Related Work & Insights¶
- vs DPO greedy decoding: Greedy DPO selects the highest probability token, while AAD selects the token most up-weighted by preference optimization relative to SFT that remains credible, thus using alignment signals more directly.
- vs EFT / proxy alignment: EFT also uses probability differences between model pairs for inference-time guidance but is often used to transfer alignment signals to a third base model. AAD focuses on directly improving the DPO model's own decoding.
- vs BoN / reward reranking: BoN requires generating multiple full candidates and relies on a picker reward model. AAD makes local decisions at each token without an extra reward model, with computation similar to Bo2 but stronger results.
- vs contrastive decoding: Traditional CD subtracts weaker model logits to reduce common errors. AAD subtracts the exact SFT reference, aiming not to "oppose weak models" but to explicitly extract the preference increment learned by DPO.
Rating¶
- Novelty: ⭐⭐⭐⭐ Using the DPO/SFT probability ratio for decoding is not complex, but the combination of theoretical explanation and engineering constraints is elegant.
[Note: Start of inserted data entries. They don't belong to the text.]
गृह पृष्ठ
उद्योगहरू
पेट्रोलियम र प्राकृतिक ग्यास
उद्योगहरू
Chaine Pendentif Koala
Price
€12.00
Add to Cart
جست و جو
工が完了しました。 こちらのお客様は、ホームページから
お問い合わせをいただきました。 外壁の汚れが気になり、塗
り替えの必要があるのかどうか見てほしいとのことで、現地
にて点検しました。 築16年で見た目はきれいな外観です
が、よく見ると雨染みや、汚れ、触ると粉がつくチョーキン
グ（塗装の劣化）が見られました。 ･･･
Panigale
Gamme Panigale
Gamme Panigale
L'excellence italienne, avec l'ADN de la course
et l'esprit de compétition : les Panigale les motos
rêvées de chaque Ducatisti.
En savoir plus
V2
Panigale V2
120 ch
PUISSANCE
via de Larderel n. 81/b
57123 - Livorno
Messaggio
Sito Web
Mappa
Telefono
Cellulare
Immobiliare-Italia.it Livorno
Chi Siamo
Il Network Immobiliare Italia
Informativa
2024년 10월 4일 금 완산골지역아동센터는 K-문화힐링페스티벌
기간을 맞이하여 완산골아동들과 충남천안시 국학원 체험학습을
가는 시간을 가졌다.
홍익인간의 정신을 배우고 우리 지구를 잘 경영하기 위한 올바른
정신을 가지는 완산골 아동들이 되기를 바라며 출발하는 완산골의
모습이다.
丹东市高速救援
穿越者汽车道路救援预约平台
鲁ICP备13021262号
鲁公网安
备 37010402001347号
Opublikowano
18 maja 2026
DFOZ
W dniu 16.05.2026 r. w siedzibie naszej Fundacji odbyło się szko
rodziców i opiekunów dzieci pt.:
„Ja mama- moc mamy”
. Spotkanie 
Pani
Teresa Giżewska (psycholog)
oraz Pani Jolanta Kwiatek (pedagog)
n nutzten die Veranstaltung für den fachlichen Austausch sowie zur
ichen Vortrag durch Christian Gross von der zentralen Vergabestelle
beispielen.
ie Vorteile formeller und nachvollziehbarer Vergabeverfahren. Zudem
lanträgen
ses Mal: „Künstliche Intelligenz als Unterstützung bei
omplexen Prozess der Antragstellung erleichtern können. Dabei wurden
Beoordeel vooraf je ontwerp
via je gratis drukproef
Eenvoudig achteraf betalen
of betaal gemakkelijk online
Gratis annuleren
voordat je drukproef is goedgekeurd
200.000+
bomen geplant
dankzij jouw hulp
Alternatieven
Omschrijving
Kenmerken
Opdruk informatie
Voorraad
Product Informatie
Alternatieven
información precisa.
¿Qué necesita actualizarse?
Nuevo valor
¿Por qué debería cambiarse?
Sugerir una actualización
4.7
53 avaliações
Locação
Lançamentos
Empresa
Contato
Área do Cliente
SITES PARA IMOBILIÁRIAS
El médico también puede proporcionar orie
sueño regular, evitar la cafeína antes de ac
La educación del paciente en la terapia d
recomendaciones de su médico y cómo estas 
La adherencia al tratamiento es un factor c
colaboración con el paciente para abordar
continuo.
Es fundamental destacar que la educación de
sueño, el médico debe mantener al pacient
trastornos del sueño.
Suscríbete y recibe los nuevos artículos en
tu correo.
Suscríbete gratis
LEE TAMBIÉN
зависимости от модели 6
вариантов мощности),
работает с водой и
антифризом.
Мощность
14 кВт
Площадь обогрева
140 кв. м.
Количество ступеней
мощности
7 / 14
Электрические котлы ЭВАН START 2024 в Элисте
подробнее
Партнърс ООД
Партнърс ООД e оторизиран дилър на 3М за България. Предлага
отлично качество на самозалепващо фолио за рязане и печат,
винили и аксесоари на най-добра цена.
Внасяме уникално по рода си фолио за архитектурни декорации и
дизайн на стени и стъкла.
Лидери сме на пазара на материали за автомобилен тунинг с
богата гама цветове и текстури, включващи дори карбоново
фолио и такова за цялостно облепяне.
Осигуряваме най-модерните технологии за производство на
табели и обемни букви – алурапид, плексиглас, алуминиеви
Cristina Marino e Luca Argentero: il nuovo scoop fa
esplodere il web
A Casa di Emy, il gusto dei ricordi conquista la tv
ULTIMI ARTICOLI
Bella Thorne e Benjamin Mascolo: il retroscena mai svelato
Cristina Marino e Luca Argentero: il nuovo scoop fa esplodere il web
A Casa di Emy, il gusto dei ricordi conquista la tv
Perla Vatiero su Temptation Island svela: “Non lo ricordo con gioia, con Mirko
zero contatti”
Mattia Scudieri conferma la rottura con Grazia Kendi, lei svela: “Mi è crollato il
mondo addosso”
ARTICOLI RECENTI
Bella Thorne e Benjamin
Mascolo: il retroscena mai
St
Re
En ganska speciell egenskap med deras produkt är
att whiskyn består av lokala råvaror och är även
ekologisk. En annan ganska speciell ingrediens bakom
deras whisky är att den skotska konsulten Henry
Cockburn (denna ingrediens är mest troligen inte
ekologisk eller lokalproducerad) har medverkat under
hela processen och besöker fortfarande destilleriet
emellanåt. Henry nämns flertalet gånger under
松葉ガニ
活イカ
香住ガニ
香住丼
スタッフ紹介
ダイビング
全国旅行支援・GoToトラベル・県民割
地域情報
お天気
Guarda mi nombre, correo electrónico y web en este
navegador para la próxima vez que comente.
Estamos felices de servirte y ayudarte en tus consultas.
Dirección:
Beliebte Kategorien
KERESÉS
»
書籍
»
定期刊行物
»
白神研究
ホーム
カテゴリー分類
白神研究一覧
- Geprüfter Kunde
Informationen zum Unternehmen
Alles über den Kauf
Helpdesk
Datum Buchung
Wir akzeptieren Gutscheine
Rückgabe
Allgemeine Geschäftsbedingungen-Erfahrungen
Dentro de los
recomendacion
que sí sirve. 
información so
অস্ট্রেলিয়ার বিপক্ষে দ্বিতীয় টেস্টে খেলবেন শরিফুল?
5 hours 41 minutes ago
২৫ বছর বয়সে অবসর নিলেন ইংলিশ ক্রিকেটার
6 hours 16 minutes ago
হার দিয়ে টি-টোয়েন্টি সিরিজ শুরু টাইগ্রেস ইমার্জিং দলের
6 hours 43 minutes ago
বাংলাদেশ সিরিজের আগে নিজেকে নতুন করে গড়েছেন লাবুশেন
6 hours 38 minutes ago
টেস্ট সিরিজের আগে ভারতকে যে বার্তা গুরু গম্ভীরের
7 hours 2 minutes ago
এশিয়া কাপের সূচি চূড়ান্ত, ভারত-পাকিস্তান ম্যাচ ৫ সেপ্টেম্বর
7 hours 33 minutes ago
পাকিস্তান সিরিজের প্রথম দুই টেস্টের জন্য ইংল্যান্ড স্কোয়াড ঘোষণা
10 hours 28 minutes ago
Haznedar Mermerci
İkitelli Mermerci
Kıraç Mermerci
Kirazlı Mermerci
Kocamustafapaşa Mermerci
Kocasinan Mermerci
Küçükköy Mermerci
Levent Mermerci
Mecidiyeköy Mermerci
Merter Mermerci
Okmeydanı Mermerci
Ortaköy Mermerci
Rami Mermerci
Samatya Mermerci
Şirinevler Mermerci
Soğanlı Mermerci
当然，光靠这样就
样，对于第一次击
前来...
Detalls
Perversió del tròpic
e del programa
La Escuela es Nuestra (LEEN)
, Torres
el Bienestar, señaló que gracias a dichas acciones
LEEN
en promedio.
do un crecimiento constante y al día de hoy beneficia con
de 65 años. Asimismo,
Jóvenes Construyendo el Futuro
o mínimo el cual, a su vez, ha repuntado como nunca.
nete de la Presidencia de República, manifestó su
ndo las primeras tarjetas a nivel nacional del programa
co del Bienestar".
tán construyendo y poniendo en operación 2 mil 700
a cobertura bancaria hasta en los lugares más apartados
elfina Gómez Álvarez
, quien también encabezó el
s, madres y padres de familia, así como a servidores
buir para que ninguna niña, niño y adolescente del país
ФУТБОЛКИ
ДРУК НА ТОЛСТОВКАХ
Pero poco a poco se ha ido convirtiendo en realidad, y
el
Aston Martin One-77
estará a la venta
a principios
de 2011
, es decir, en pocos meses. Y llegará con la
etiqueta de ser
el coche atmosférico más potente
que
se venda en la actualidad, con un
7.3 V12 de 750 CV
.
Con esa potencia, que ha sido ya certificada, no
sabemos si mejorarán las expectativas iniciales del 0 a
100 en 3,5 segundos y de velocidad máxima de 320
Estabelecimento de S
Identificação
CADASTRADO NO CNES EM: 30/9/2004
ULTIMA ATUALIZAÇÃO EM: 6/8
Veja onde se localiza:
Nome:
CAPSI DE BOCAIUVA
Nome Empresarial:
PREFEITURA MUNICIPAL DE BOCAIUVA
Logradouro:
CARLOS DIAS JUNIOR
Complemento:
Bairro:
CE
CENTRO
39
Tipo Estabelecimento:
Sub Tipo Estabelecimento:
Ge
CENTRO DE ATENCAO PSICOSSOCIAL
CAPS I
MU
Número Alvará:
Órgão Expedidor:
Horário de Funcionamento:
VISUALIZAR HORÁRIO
- Experimental Thoroughness: ⭐⭐⭐⭐⭐ Covers multiple preference datasets, Llama/Qwen/OLMo, external oracles, AlpacaEval, human evaluation, and data scarcity settings; verification is solid.
- Writing Quality: ⭐⭐⭐⭐ Clear narrative where formula derivations serve the method; figure/table numbering and extensive appendix results require some cross-referencing.
- Value: ⭐⭐⭐⭐⭐ Highly practical for open-source DPO model deployment and highlights that inference-time alignment can fully exploit reference-model information left behind by training.